Whenever I think of the words “team,” “culture,” and “motivation” I’m almost always reminded of the moving speeches you find in good-old Americana sports movies.
Everyone knows the ones I’m talking about. Usually before the last big game of the season, a coach makes a motivational speech that gives his team a personal, larger-than-themselves reason to “give it their all.” In Hoosiers, the message is “play for all the other small towns and the people in them.” In Friday Night Lights, it’s “play for the person next to you, who will play for you.” In Remember the Titans, the whole movie is basically a motivational speech.
While the modern marketing team is the furthest thing from an all-male sports team (hopefully), the people on them are undoubtedly motivated by a team purpose. 70% of business executives say embracing the company mission boosts employee productivity ‘to a great extent’. And additional research shows that company missions improve employee engagement—and that engagement drives success.
Having worked for an agency with a clear mission for several years (idfive), I’ve seen first-hand how it takes tactful, consistent attempts to rally employees around a purpose. If you lead a marketing team at a university, nonprofit, or any other mission-based organization, consider these simple tactics that have worked well for our team.
Communicate Your Mission
Every time idfive starts a project for a new client we always come up with a “why” statement. This statement explains what greater good the brand we’re working with provides, and how that aligns with our company values. It’s a great way to get pumped up before a project and is a helpful reference to come back to to sustain that energy over that project’s course.
If you lead a marketing team then I encourage you to find ways to exemplify your brand’s purpose to your team. If you work for a university, you can disseminate stories about student achievements and meaningful campus events. If you work for a small business, you can spread information about the community’s growth and the value of local business. If you work for a nonprofit, promote your best performing efforts or a recent client success story.
Communicating your mission in this way can be inspiring for employees, and even enables them to “train their brain to think positively.” This is an increasingly popular tactic in the workplace that offers all sorts of benefits to the individual employee, team, and company.
Go Beyond the Work
idfive also finds a lot of little ways to support mission-based brands beyond the work. We sponsor charity events, volunteer as a company, and donate to charities through our vending machine. Other mission-based marketing teams can find their own ways to support their mission while also improving culture.
If you work for a university marketing team that celebrates the value of education, you could start a book drive for local schools or donate to scholarship programs in the surrounding area. If you work for an arts-based nonprofit, you could display community artists around the office or volunteer to host a youth arts program. You don’t need to have a big footprint to make a big impact.
Not only would these actions show your team that the organization stands by its mission, but it would also help employees feel good about themselves. Most people wish they could “do more good” throughout the year. And you can help them achieve that by facilitating these type of philanthropic efforts.
Promote Your Brand
It might seem superficial, but having a brand that embodies your team’s mission is a huge part of inspiring people. Every time I check out idfive’s Instagram, look at our website, or wear our t-shirt I get excited about the company.

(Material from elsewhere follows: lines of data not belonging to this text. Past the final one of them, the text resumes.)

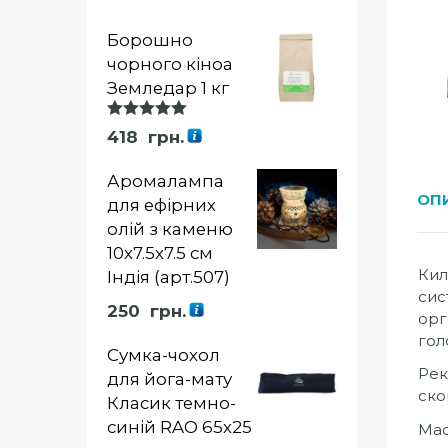
Борошно
чорного кіноа
Земледар 1 кг
Оцінка
418
грн.
5.00
із 5
Аромалампа
ОП
для ефірних
олій з каменю
10х7.5х7.5 см
Кил
Індія (арт.507)
сис
250
грн.
орг
гол
Сумка-чохол
Рек
для йога-мату
ско
Класик темно-
синій RAO 65х25
Мас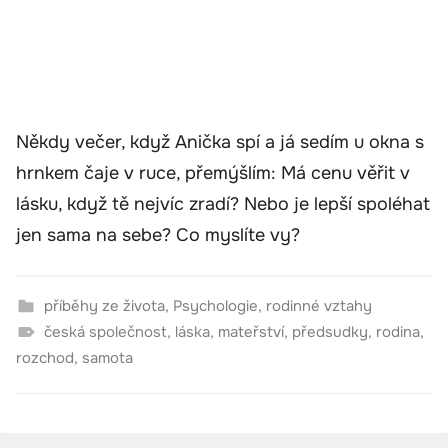
Někdy večer, když Anička spí a já sedím u okna s
hrnkem čaje v ruce, přemýšlím: Má cenu věřit v
lásku, když tě nejvíc zradí? Nebo je lepší spoléhat
jen sama na sebe? Co myslíte vy?
příběhy ze života
,
Psychologie
,
rodinné vztahy
česká společnost
,
láska
,
mateřství
,
předsudky
,
rodina
,
rozchod
,
samota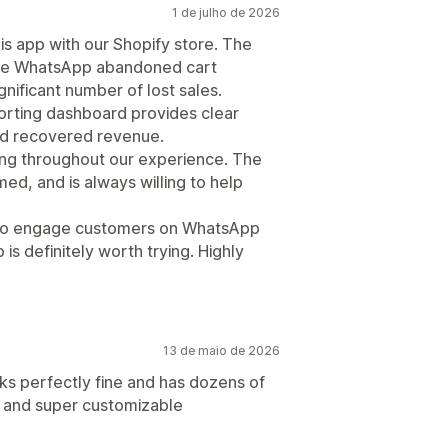
1 de julho de 2026
is app with our Shopify store. The
 the WhatsApp abandoned cart
nificant number of lost sales.
orting dashboard provides clear
nd recovered revenue.
ng throughout our experience. The
ed, and is always willing to help
ay to engage customers on WhatsApp
is definitely worth trying. Highly
13 de maio de 2026
s perfectly fine and has dozens of
ve and super customizable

I already see a lot of mission-based organizations building their brand in exciting ways. Colorado State University and Ohio State University both have websites for their marketing teams where they share blogs, case studies, and employee bios. The Web Communications Team at the University of Oklahoma uses Twitter to share recent work, photos and videos of ongoing projects. The United Way’s “Live United” t-shirt is so popular that you’ll even find people outside of the organization wearing it.
In all these cases, some solid branding and an online presence goes a long way to motivating the team.
Bring it in
Working at idfive, I’ve noticed that a company’s culture and mission don’t just pop up overnight. They are designed from the start, tweaked over the years, and supported with smart and earnest tactics.
But most importantly, it’s the people that keep a company mission going. idfive continues to do a great job of hiring likable people without big egos. And we support each other with daily shoutouts (and I do mean daily) and just the right amount of late afternoon beers and small-talk. If it weren’t for these folks, our mission wouldn’t be nearly as inspiring.